Neither the V.I. government nor the EPA has taken any of these steps, except for restricting who goes into the landfill and controlling the fires by ensuring garbage is covered. And there are conflicting reports on whether the underground fires have been completely extinguished. The residents have taken the initiative and stepped up maintenance on their household cisterns, but they say they have received no help or assistance from any government agency.
Jim Casey, EPA’s local representative, said the local government has taken steps to comply with federal mandates in the last few years, and the result has been a decrease in fires and more controlled management of the landfill.
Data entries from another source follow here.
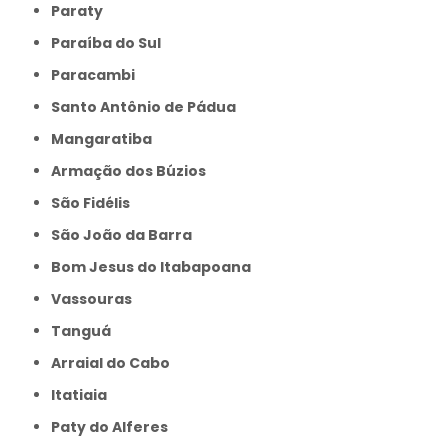
Paraty
Paraíba do Sul
Paracambi
Santo Antônio de Pádua
Mangaratiba
Armação dos Búzios
São Fidélis
São João da Barra
Bom Jesus do Itabapoana
Vassouras
Tanguá
Arraial do Cabo
Itatiaia
Paty do Alferes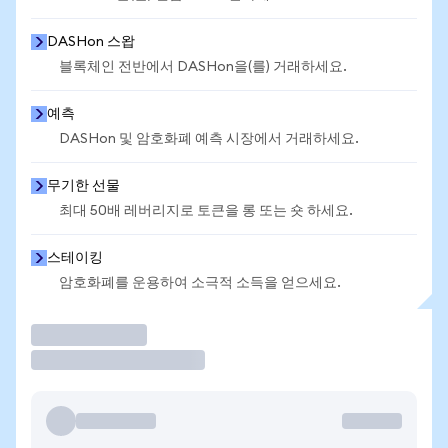
DASHon 스왑
블록체인 전반에서 DASHon을(를) 거래하세요.
예측
DASHon 및 암호화폐 예측 시장에서 거래하세요.
무기한 선물
최대 50배 레버리지로 토큰을 롱 또는 숏 하세요.
스테이킹
암호화폐를 운용하여 소극적 소득을 얻으세요.
거래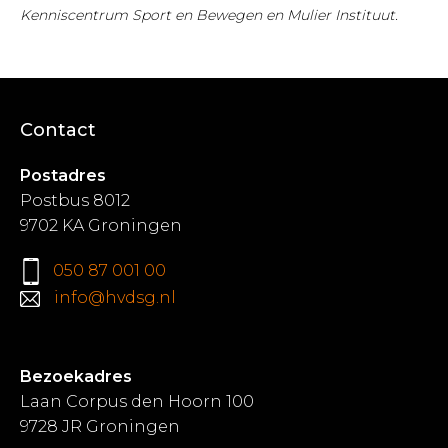
Kenniscentrum Sport en Bewegen en Mulier Instituut.
Contact
Postadres
Postbus 8012
9702 KA Groningen
050 87 001 00
info@hvdsg.nl
Bezoekadres
Laan Corpus den Hoorn 100
9728 JR Groningen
As far as the nearby residents, Casey said both the EPA and the Agency for Toxic Substances "are working together with the Bovoni community on a tangible plan of environmental awareness and training."
Yet members of the Bovoni Homeowners Association say they have not been contacted about such a plan and, in fact, have been trying for more than a year to set up an educational program with EPA to no avail.
"We’ve been trying to have Jim Casey come out here and talk to us, but haven’t had any success," Rivera said. She said that’s why the association contacted the Agency for Toxic Substances last fall and talked with officials in a conference call in October 2003. That call included Casey and a representative of the local Health Department. At the end of the call, both the EPA and the Health Department agreed to distribute a health survey to Bovoni homeowners and to contact local doctors and clinics in St. Thomas. None of that has been done.
Rivera said the association asked for help from the federal government after repeated requests for assistance went ignored by the local government.
"That dump has been here for more than 25 years, and since the beginning, when they told us it would be ‘temporary’ until they could find a permanent location, we’ve been getting promises and promises," she said. "We were promised the tires would be shredded over a year ago when the V.I. government told us they would be getting a contract – they keep delaying that. The same [story] with the vehicles, with that program on hold and more cars pile up closer to the main road. Nothing has been constructed, not even the fence they promised years ago. Only in the last year or so have the batteries been removed. So it’s been almost 30 years, and only that has been done – nothing else. The landfill only gets worse."